Psychometric Analysis of the Hip Disability and Osteoarthritis Outcome Score (HOOS)

Emilie N. Miley, Madeline P. Casanova, Michael A. Pickering, Scott W. Cheatham, Lindsay W. Larkins, Adam C. Cady and Russell T. Baker
Healthcare (Basel), Vol.12(17), p.1789
09/07/2024

Abstract

Hip Disability and Osteoarthritis Outcome Survey (HOOS) was developed as a region- and disease-specific outcome to assess hip disability. Despite the use of the HOOS in clinical practice and research, psychometric analyses of the scale in a large dataset of patients have not been performed. As such, the purposes of this study were to assess the structural validity of the HOOS in patients who underwent a total hip arthroplasty. Data were obtained from the Surgical Outcome System (SOS) global registry. Confirmatory factor analysis (CFA) was conducted to assess the scale structure of the 40-item HOOS and exploratory factor analysis (EFA) was conducted to identify a parsimonious scale structure.
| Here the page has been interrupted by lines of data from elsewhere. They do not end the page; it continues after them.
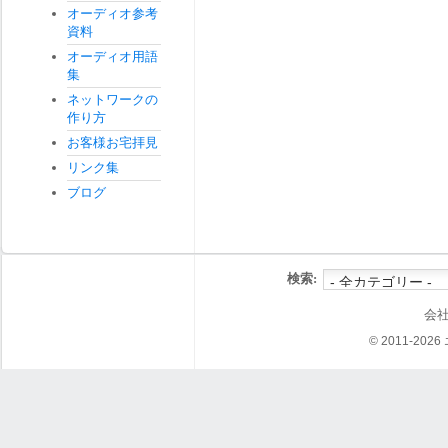
オーディオ参考
資料
オーディオ用語
集
ネットワークの
作り方
お客様お宅拝見
リンク集
ブログ
検索:
会
© 2011-202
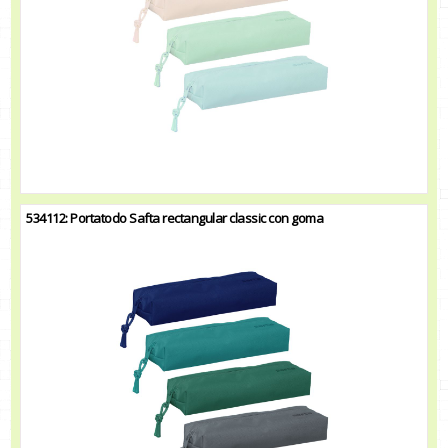
534112: Portatodo Safta rectangular classic con goma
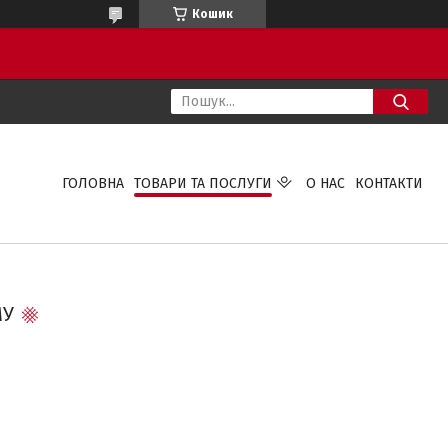
Кошик
ГОЛОВНА
ТОВАРИ ТА ПОСЛУГИ
О НАС
КОНТАКТИ
МУ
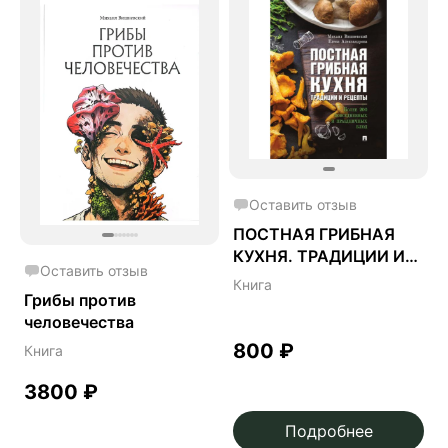
Оставить отзыв
ПОСТНАЯ ГРИБНАЯ
КУХНЯ. ТРАДИЦИИ И
Оставить отзыв
РЕЦЕПТЫ
Книга
Грибы против
человечества
800
₽
Книга
3800
₽
Подробнее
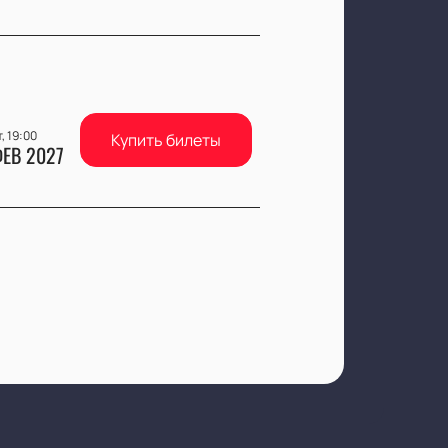
, 19:00
Купить билеты
ЕВ 2027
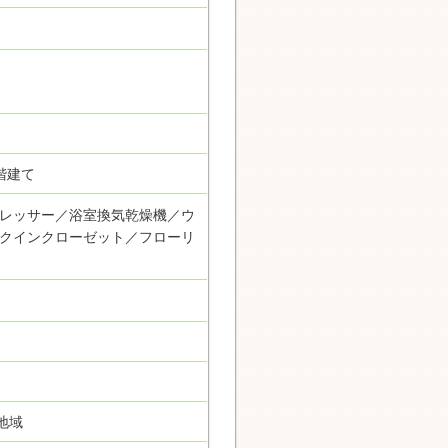
階建て
レッサー／浴室換気乾燥機／ウ
クインクローゼット／フローリ
地域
The parsimonious model identified was subjected to multi-group and longitudinal invariance testing and LGC modeling. The original five-factor, 40-item HOOS did not meet recommended model fit indices values (CFI = 0.822, TLI = 0.809, IFI = 0.822, RMSEA = 0.085). Alternate model generation identified an alternative model (i.e., HOOS-9). Sound model fit was identified for the HOOS-9 (CFI = 0.974, TLI = 0.961, RMSEA = 0.046). Invariance testing criteria were also met between groups (i.e., age and sex) and across time. Lastly, a nonlinear growth trajectory was identified in responses pertaining to hip disability. The original scale structure of the 40-item HOOS was not supported. The HOOS-9 met contemporary model fit recommendations, along with multi-group and longitudinal invariance testing. Our findings support the preliminary use of the HOOS-9 to assess hip function and disability in research and clinical practice.